Affordable housing topples roads in development financing

A bulldozer demolishes old structures in Makongeni Estate, Nairobi on November 23, 2025 to pave way for affordable houses.

Photo credit: Billy Ogada | Nation Media Group

Affordable housing programmes have become the single-largest recipient of development funds, dethroning roads for the first time to the top of Kenya’s projects spending.

Official development expenditure data from the National Treasury shows the State Department for Housing and Urban Development absorbed Sh30.01 billion in three months to September 2025, the highest among all state departments.

The disbursement of cash to the housing projects nearly tripled the Sh10.09 billion released for roads underlining the Ruto administration’s big bet on Affordable Housing Programme (AHP) as its flagship economic and social transformation pillar.

The expenditure under the housing department dwarfs last year’s Sh8.18 billion for the same quarter and marks the most substantial first-quarter execution since President William Ruto assumed office.

“Three years ago, when we said we would deliver affordable housing, the cynics dismissed it as a fantasy. When they realised we were serious, they called it impossible.

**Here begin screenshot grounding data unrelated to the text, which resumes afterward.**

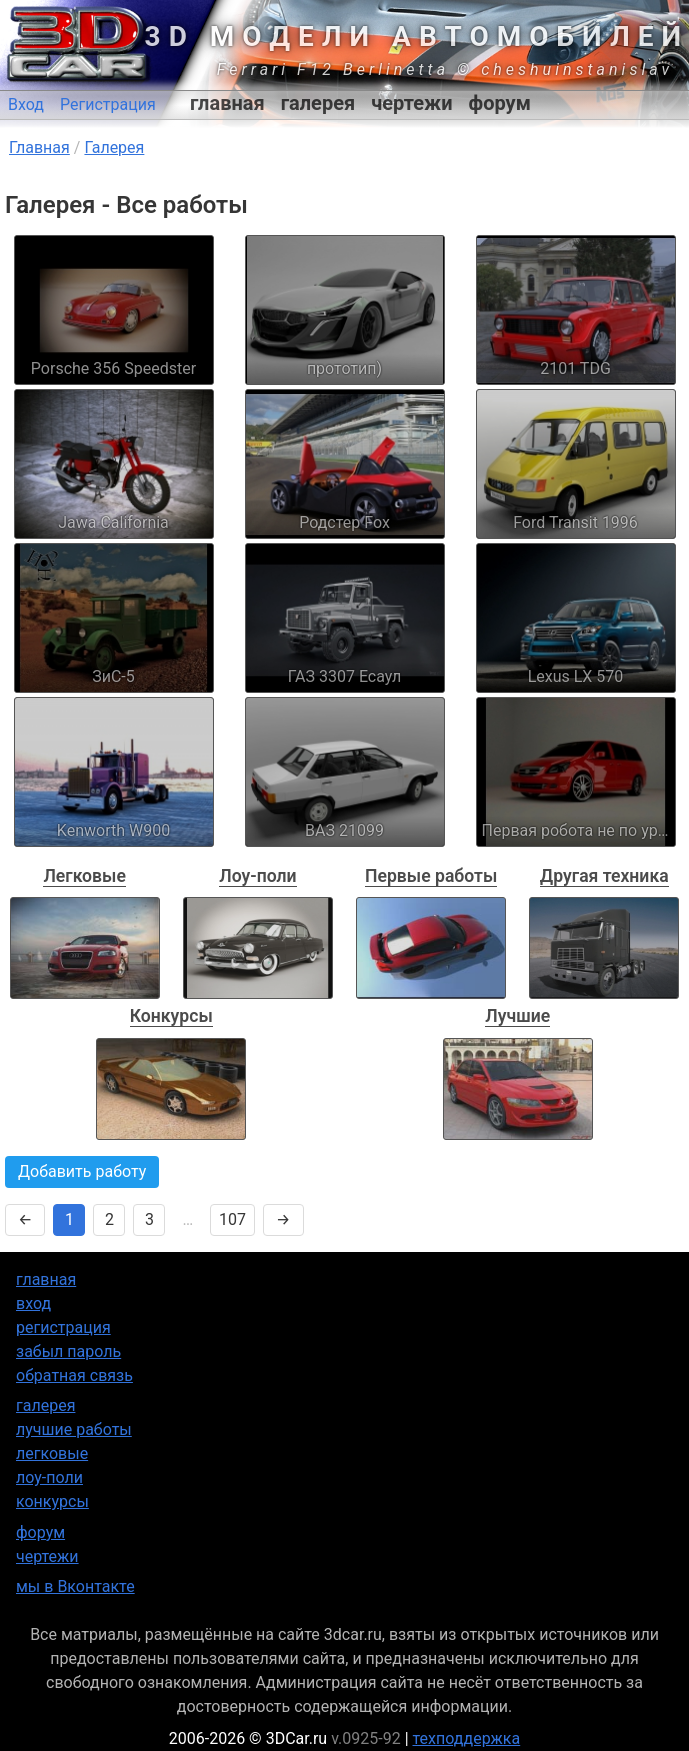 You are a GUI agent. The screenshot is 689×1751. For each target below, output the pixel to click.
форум (500, 103)
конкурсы (52, 1501)
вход (33, 1303)
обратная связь (74, 1375)
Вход (26, 104)
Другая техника (604, 876)
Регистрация (108, 104)
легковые (52, 1453)
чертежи (411, 103)
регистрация (63, 1327)
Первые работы (431, 876)
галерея (318, 103)
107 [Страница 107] (232, 1219)
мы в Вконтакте (75, 1586)
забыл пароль (68, 1351)
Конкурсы (171, 1016)
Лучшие (517, 1016)
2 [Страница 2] (109, 1219)
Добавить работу (82, 1171)
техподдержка (467, 1738)
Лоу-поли (257, 876)
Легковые (84, 876)
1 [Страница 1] (69, 1219)
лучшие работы (74, 1429)
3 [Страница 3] (149, 1219)
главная (227, 103)
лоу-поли (49, 1477)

And when we broke ground across the country, they suggested that the projects would stall,” Dr Ruto told Parliament during his third State of the Nation Address on November 20.

“Today, those doubts have given way to a very different question from Kenyans everywhere: How do I get one of those units?” The Treasury data shows that Housing not only accounted for the largest share of total development expenditure at 23.4 percent, but also surpassed the Sh29.18 billion quarterly development spending target.

By contrast, Roads—a historical heavyweight in development spending—absorbed Sh10.09 billion of Sh37.56 billion goal for the first quarter, and marked a sharp drop from Sh25.02 billion in a similar period last year and Sh25.60 billion the year before.

Increased release of funds to housing projects has come in wake of sharper scrutiny over massive shortfall in overall delivery of affordable units, with authorities citing phased nature of approvals and development timelines for building of the houses as the reason for the lag.

In the year ended June 2025, for example, some 1,795 finished units were put on the market, with 93 percent of those houses being snapped against a 50 percent target set by the Affordable Housing Board.

The sluggish pace of actual construction last financial year contrasted with the performance of the housing levy, the 1.5 percent mandatory deduction on monthly pay that employers are required to match.

The Kenya Revenue Authority collected Sh73.2 billion in the review year, the National Treasury reported, exceeding the government’s target of Sh63.2 billion by Sh10 billion.

A report tabled in Parliament in May by the State Department for Housing and Urban Development showed that more than Sh30 billion in proceeds from the housing levy was unspent at the time and had been placed in Treasury bills.

This means nearly half of the collections, which are ring-fenced to avoid diversion to other projects, had been temporarily parked in short-term government securities ranging from three to 12 months.

Dr Ruto said Thursday last week that 230,000 affordable houses were at different stages of development.

He added that 178,000 student beds are being packaged for universities, Technical and Vocational Education and Training (TVET) institutions and Kenya Medical Training College (KMTC) campuses—74,000 of which are under construction.

“This programme is far more than housing. It is a national empowerment engine creating jobs, formalising the informal sector, revitalising MSMEs, restoring our environment and building resilient communities,” he said. “It advances equity, dignity, and sustainable development.”